Excerpts from a dataset
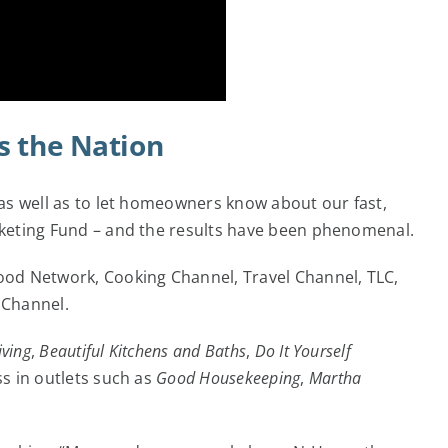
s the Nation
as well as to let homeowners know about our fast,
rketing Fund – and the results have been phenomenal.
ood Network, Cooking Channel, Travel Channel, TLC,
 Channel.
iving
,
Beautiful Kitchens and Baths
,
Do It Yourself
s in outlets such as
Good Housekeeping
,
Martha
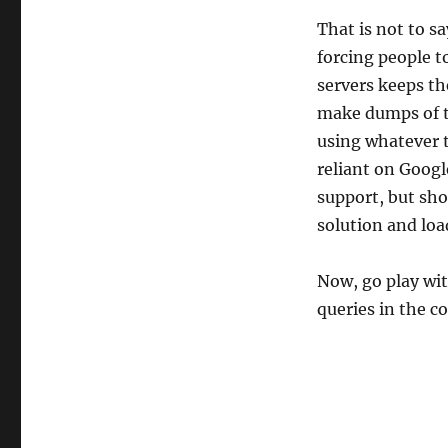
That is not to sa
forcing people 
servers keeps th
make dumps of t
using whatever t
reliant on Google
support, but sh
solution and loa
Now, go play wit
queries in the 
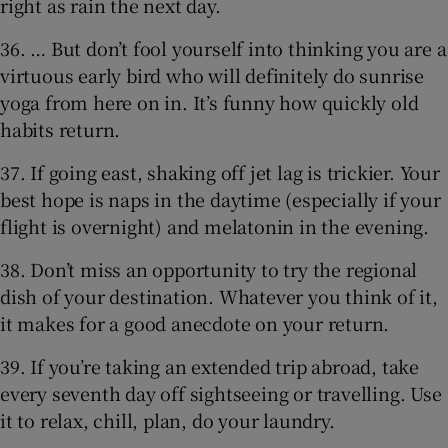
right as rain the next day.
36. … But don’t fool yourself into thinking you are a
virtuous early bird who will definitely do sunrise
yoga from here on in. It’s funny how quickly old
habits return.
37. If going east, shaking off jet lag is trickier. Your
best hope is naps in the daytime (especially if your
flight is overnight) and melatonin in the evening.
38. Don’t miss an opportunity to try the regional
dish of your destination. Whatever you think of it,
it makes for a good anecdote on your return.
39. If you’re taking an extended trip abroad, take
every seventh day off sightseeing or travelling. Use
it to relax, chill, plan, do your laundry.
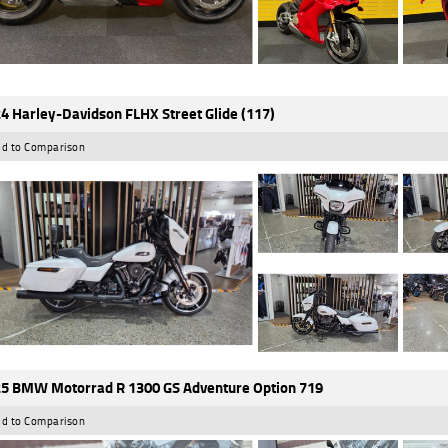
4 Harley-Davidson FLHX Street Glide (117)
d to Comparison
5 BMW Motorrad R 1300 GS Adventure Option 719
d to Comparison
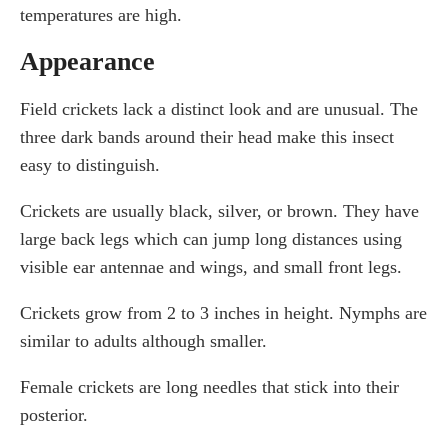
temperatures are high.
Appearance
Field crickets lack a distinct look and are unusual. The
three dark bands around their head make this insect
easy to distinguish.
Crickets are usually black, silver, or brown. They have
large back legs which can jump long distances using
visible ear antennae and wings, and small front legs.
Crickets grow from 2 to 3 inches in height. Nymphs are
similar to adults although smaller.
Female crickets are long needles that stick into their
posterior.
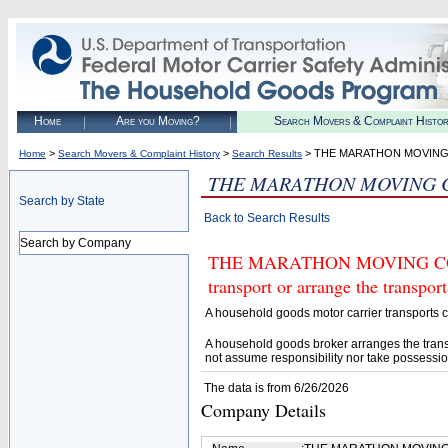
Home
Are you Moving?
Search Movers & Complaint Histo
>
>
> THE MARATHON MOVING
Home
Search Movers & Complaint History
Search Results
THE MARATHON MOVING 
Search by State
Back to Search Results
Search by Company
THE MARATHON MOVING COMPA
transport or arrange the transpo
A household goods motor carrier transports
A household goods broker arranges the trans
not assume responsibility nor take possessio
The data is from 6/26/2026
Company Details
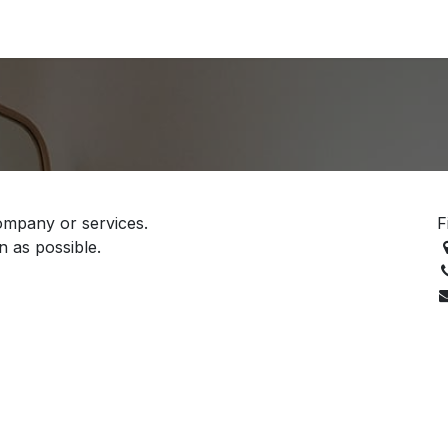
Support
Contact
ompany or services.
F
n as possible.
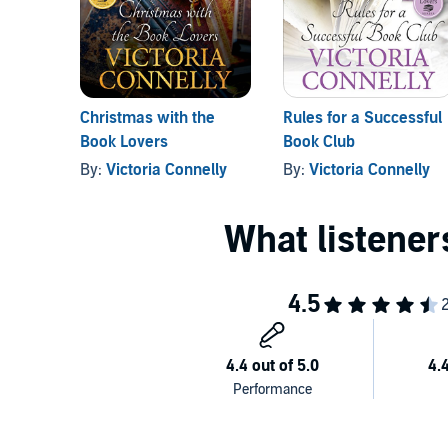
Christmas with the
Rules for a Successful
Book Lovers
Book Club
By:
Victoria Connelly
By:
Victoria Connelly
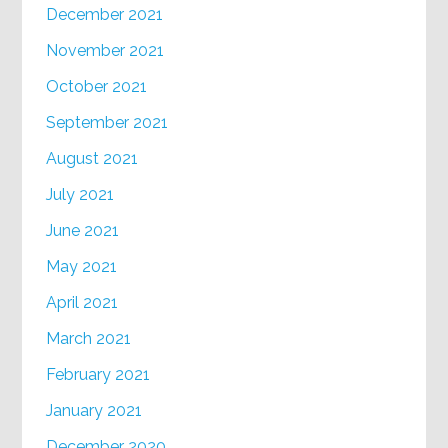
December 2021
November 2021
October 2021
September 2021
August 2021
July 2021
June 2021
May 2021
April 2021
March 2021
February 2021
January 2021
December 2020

### Directions
Copy all the records above exactly, but leave out the pictures.

### Solution for this exercise
s the Nation
as well as to let homeowners know about our fast,
rketing Fund – and the results have been phenomenal.
ood Network, Cooking Channel, Travel Channel, TLC,
 Channel.
iving
,
Beautiful Kitchens and Baths
,
Do It Yourself
s in outlets such as
Good Housekeeping
,
Martha
That is not to sa
forcing people 
servers keeps th
make dumps of t
using whatever t
reliant on Google
support, but sh
solution and loa
Now, go play wit
queries in the 
right as rain the next day.
36. … But don’t fool yourself into thinking you are a
virtuous early bird who will definitely do sunrise
yoga from here on in. It’s funny how quickly old
habits return.
37. If going east, shaking off jet lag is trickier. Your
best hope is naps in the daytime (especially if your
flight is overnight) and melatonin in the evening.
38. Don’t miss an opportunity to try the regional
dish of your destination. Whatever you think of it,
it makes for a good anecdote on your return.
39. If you’re taking an extended trip abroad, take
every seventh day off sightseeing or travelling. Use
it to relax, chill, plan, do your laundry.
4 Harley-Davidson FLHX Street Glide (117)
d to Comparison
5 BMW Motorrad R 1300 GS Adventure Option 719
d to Comparison
temperatures are high.
Appearance
Field crickets lack a distinct look and are unusual. The
three dark bands around their head make this insect
easy to distinguish.
Crickets are usually black, silver, or brown. They have
large back legs which can jump long distances using
visible ear antennae and wings, and small front legs.
Crickets grow from 2 to 3 inches in height. Nymphs are
similar to adults although smaller.
Female crickets are long needles that stick into their
posterior.
Home
Are you Moving?
Search Movers & Complaint Histo
>
>
> THE MARATHON MOVING
Home
Search Movers & Complaint History
Search Results
THE MARATHON MOVING 
Search by State
Back to Search Results
Search by Company
THE MARATHON MOVING COMPA
transport or arrange the transpo
A household goods motor carrier transports
A household goods broker arranges the trans
not assume responsibility nor take possessio
The data is from 6/26/2026
Company Details
Support
Contact
ompany or services.
F
n as possible.
Christmas with the
Rules for a Successful
Book Lovers
Book Club
By:
Victoria Connelly
By:
Victoria Connelly
December 2021
November 2021
October 2021
September 2021
August 2021
July 2021
June 2021
May 2021
April 2021
March 2021
February 2021
January 2021
December 2020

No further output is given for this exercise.